When changing permissions later again, make sure to apply them recursively again. Using the Windows permissions editor may be error prone, but this is no issue for me because I’m always using my script to apply permissions.
BTW: Synology uses a selfmade tool (synoacltool) to set inheritance and some patched chmod to apply permissions.

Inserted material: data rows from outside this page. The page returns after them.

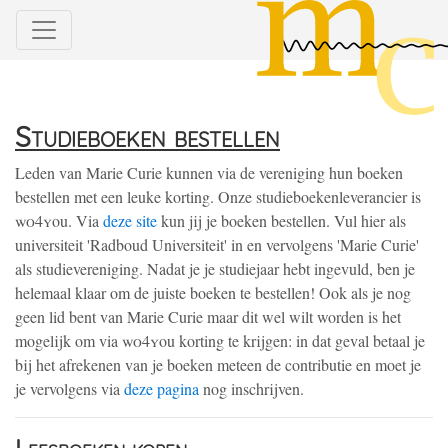
Studieboeken bestellen
Leden van Marie Curie kunnen via de vereniging hun boeken
bestellen met een leuke korting. Onze studieboekenleverancier is
wo4y
ou. Via
deze site
kun jij je boeken bestellen. Vul hier als
universiteit 'Radboud Universiteit' in en vervolgens 'Marie Curie'
als studievereniging. Nadat je je studiejaar hebt ingevuld, ben je
helemaal klaar om de juiste boeken te bestellen! Ook als je nog
geen lid bent van Marie Curie maar dit wel wilt worden is het
mogelijk om via
wo4y
ou korting te krijgen: in dat geval betaal je
bij het afrekenen van je boeken meteen de contributie en moet je
je vervolgens via
deze pagina
nog inschrijven.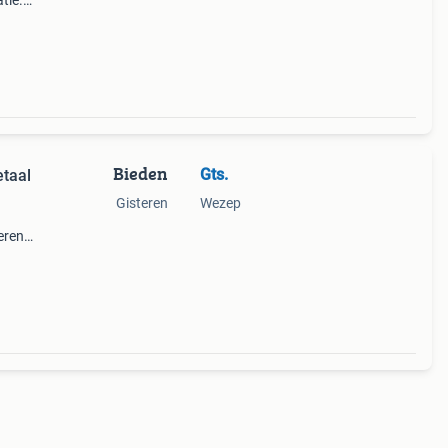
tie.
Bieden
Gts.
etaal
Gisteren
Wezep
eren
ede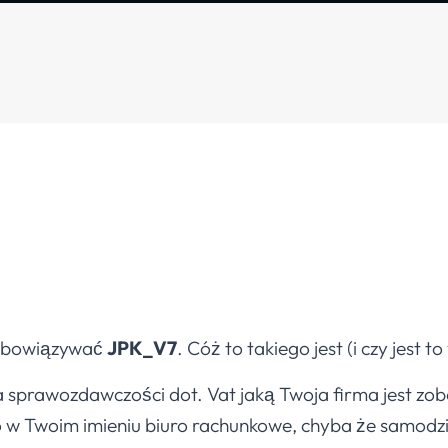
 obowiązywać
JPK_V7
. Cóż to takiego jest (i czy jest to 
 sprawozdawczości dot. Vat jaką Twoja firma jest zo
 w Twoim imieniu biuro rachunkowe, chyba że samodzi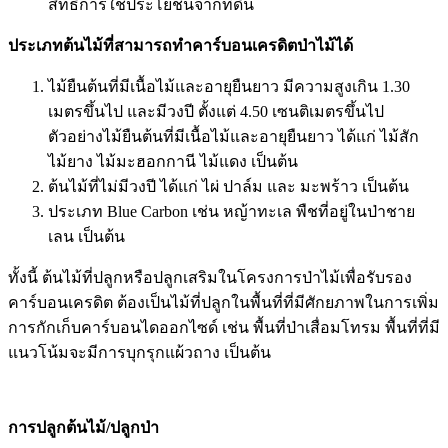
สิทธิการใช้ประโยชน์จากที่ดิน
ประเภทต้นไม้ที่สามารถทำคาร์บอนเครดิตป่าไม้ได้
ไม้ยืนต้นที่มีเนื้อไม้และอายุยืนยาว มีความสูงเกิน 1.30
เมตรขึ้นไป และมีวงปี ตั้งแต่ 4.50 เซนติเมตรขึ้นไป
ตัวอย่างไม้ยืนต้นที่มีเนื้อไม้และอายุยืนยาว ได้แก่ ไม้สัก
ไม้ยาง ไม้มะฮอกกานี ไม้แดง เป็นต้น
ต้นไม้ที่ไม่มีวงปี ได้แก่ ไผ่ ปาล์ม และ มะพร้าว เป็นต้น
ประเภท Blue Carbon เช่น หญ้าทะเล พืชที่อยู่ในป่าชาย
เลน เป็นต้น
ทั้งนี้ ต้นไม้ที่ปลูกหรือปลูกเสริมในโครงการป่าไม้เพื่อรับรอง
คาร์บอนเครดิต ต้องเป็นไม้ที่ปลูกในพื้นที่ที่มีศักยภาพในการเพิ่ม
การกักเก็บคาร์บอนไดออกไซด์ เช่น พื้นที่ป่าเสื่อมโทรม พื้นที่ที่มี
แนวโน้มจะมีการบุกรุกแผ้วถาง เป็นต้น
การปลูกต้นไม้/ปลูกป่า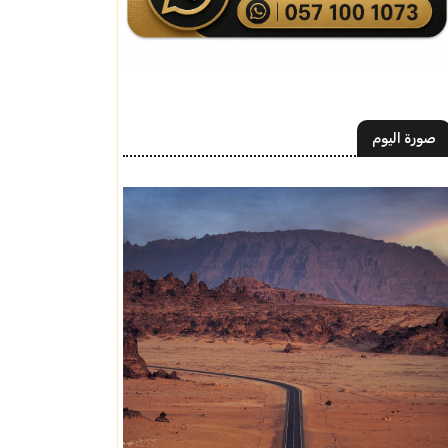
صورة اليوم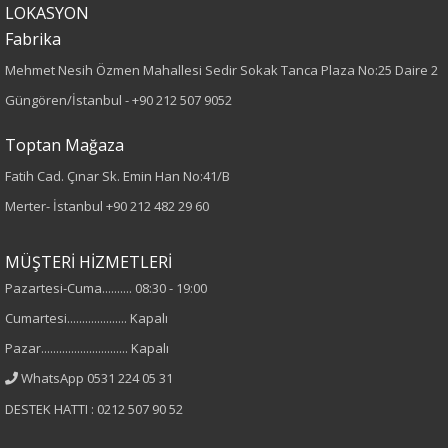
LOKASYON
Desen
Fabrika
Desenli
Mehmet Nesih Özmen Mahallesi Sedir Sokak Tanca Plaza No:25 Daire 2
Güngören/İstanbul -
+90 212 507 9052
Kumaş
Toptan Mağaza
%100 Viskon
Fatih Cad. Çınar Sk. Emin Han No:41/B
Merter- İstanbul
+90 212 482 29 60
Cinsiyet
Kadın
MÜŞTERİ HİZMETLERİ
Pazartesi-Cuma.......... 08:30 - 19:00
Kol Tipi
Cumartesi.................... Kapalı
Kısa Kol
Pazar............................. Kapalı
WhatsApp 0531 224 05 31
DESTEK HATTI : 0212 507 90 52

Another possibility to handle inheritance is using samba:
# enable inheritance on a single folder/file
smbcacls --user my/admin //localhost/share TEST/sub1 --inherit=allow
# set some permission and propagate them to subfolders that have inheritance enabled
smbcacls --user my/admin //localhost/share TEST --set='ACL:my\usergroup:ALLOWED/OI|CI/FULL' --propagate-inheritance
Yes, it can handle inheritance. Some basic inheritance is in CORE, and if you want full windows-style behavior (with evaluation of ACL auto-inheritance flags during recursive operations) you can use SCALE.
We support it natively via ZFS (the same way it’s supported on FreeBSD). Just load up a SCALE VM, create a dataset with NFSv4 ACL type and an SMB share pointing at it.